I snap out of my thoughts when I feel Fuchs’ eyes on me. He is looking at me like he is expecting an answer (he must have said something!), and like I am a particularly tasty piece of entrée. I smile at him, and respond, “It is an honour to meet you, Herr Fuchs.” I bet this is what he was expecting, and give myself a pat on the back when he nods and goes back to talking to papa. I try and look as attentive and interested as I can. I am not. Interested, that is. I have to be attentive. I have to make sure I make Fuchs give me an opportunity to lace his drink. I cannot get myself to say poison him. It makes me feel too much like a murderer. Soon afterwards, another man walks up to us. Papa seems to know him. He introduces himself as Frank Weber to me, the Minister for Industries. I do my nice to meet you Herr routine.

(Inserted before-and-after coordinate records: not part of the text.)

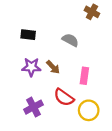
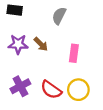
gray semicircle: (70, 40) -> (59, 16), turned -91
red semicircle: (64, 97) -> (51, 90), moved

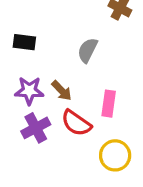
purple cross: (20, 86) -> (36, 128), moved
red semicircle: (51, 90) -> (76, 123), moved

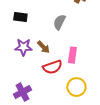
red semicircle: (76, 123) -> (52, 67), turned -54
purple cross: (36, 128) -> (22, 92), moved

And then, just like that, he is leading papa away. Papa turns to me and tells me that he has some work to discuss with Weber and that he will be back soon. I am a big girl, I smile at papa and tell him it is okay.
But that leaves me alone with Fuchs. And it is perfect, and it is a disaster. I need him to relax with me, so I can... But I have no idea how to go about it. Ester would have simply turned on her charm, and had him drinking out of her cup, literally! But I am not Ester. Lucky for me, I do not have to do anything. Fuchs looks down at me, all the way from my toes to the top of my head. It itches, his look. But I do not react. He then suggests that we go to another room so we can talk in peace. The way he is looking me over, it is clear, he does not want to talk. But this is a great opportunity, so I smile and let him lead me out of the hall, with my hand resting on his arm. I quickly look around as I am exiting the room. I realise that I am looking for the other one. Why I look for him when I am tense, I have no idea. But I do. And I see him talking to someone else, right by the door. Will he follow us wherever Fuchs is taking us? I wish he would, and I hope he doesn’t!
We walk down a long passage, which I am sure is spectacular. But, I do not have space in my brain to process the beauty. All the space is taken up by planning how I am going to slip the few drops of liquid into his drink. Finally, he opens a door and waits for me to walk into what looks like a small office. He closes the door behind us. This is it. I have the opportunity on a platter. I notice a row of expensive looking bottles with, obviously, expensive drinks inside. Once again, the victim himself comes to the rescue, “Would you like a drink, fraulein?”
“Yes, please, mein Herr.”
He raises his eyebrows at me and I realise that he is waiting for my choice. “Red wine, thank you,” I supply.
He pours himself a finger of brandy and me a glass of wine and brings it to where I am standing, just inside of the door that he closed behind us.
He indicates that I sit on one of the couches in the room. I do, leaving a space next to me. A silent invitation for him to sit beside me. He does. I take a sip of the wine he has handed me. As much for appearances, as for the strength. I am debating how to distract him enough for me to drop the poison in his glass when he says, “Now, fraulein. I expect you will need to distract me enough for you slip the poison in my glass?”